This is the sticky issue because it deals with new stuff. New-NetNat will create:
… a Network Address Translation (NAT) object that translates an internal network address to an external network address. NAT modifies IP address and port information in packet headers.
Fab! Except it kept failing in my lab with this error:
Net-NetNat : No Matching interface was found for prefix (null).
This wrecked my head. I was about to give up on Containers when it hit me. I’d already tried building my own VM and I had downloaded and ran a script called Install-ContainerHost in a VM to enable Containers. I logged into my VM and there I found Install-ContainerHost on the root of C:. I copied it from the VM (running Server Core) to another machine with a UI and I edited it using ISE. I searched for 172.16.0.0 and found a bunch of stuff for parameters. A variable called $NATSubnetPrefix was set to “172.16.0.0/12”.
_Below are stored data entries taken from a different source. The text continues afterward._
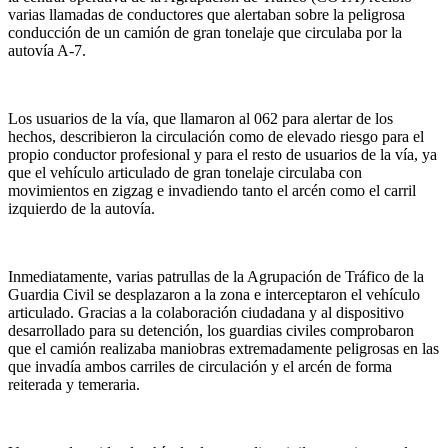
varias llamadas de conductores que alertaban sobre la peligrosa
conducción de un camión de gran tonelaje que circulaba por la
autovía A-7.
Los usuarios de la vía, que llamaron al 062 para alertar de los
hechos, describieron la circulación como de elevado riesgo para el
propio conductor profesional y para el resto de usuarios de la vía, ya
que el vehículo articulado de gran tonelaje circulaba con
movimientos en zigzag e invadiendo tanto el arcén como el carril
izquierdo de la autovía.
Inmediatamente, varias patrullas de la Agrupación de Tráfico de la
Guardia Civil se desplazaron a la zona e interceptaron el vehículo
articulado. Gracias a la colaboración ciudadana y al dispositivo
desarrollado para su detención, los guardias civiles comprobaron
que el camión realizaba maniobras extremadamente peligrosas en las
que invadía ambos carriles de circulación y el arcén de forma
reiterada y temeraria.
There was the issue. My lab’s network address is 172.16.0.0/16; this wasn’t going to work. I needed a different range to use behind the NATing virtual switch in the container VM host. I edited the variable to define a network address for NATing of “192.168.250.0/24”:
I removed the VM switch and then re-ran Install-ContainerHost in the VM. The script ran perfectly. Let’s say the VM had an address of 172.16.250.40. I logged in and created a new container (the container OS image is on the C:). I used Enter-PSRemote to log into the container and I saw the container had an IP of 192.168.250.2. This was NATed via the virtual switch in the VM, which in turn is connected to the top-of-rack switch via the physical host’s virtual switch.
Sorted. At least, that was the fix for a broken new container VM host. How do I solve this long term?
I can tell you that mounting the downloaded WindowsServer_en-us_TP3_Container_VHD.vhd and editing New-ContainerHost there won’t work. Microsoft appears to download it every time into the differencing disk.
The solution is to get a copy of Install-ContainerHost.PS1 (from the VHD) and save it onto your host or an accessible network location. Then you run New-ContainerHost with the –ScriptPath to specify your own copy of Install-ContainerHost. Here’s an example where I saved my edited (the new NAT network address) copy of Install-ContainerHost on CSV1:
.\New-ContainerHost.ps1 –VmName NewContainerVM –Password P@ssw0rd -SkipDocker -SwitchName SetSwitch -ScriptPath "C:\ClusterStorage\CSV1\Install-ContainerHost.ps1"
That runs perfectly, and no hacks are required to get containers to talk on the network. I then successfully deployed IIS in a container, enabled a NATing rule, and verified that the new site was accessible on the LAN.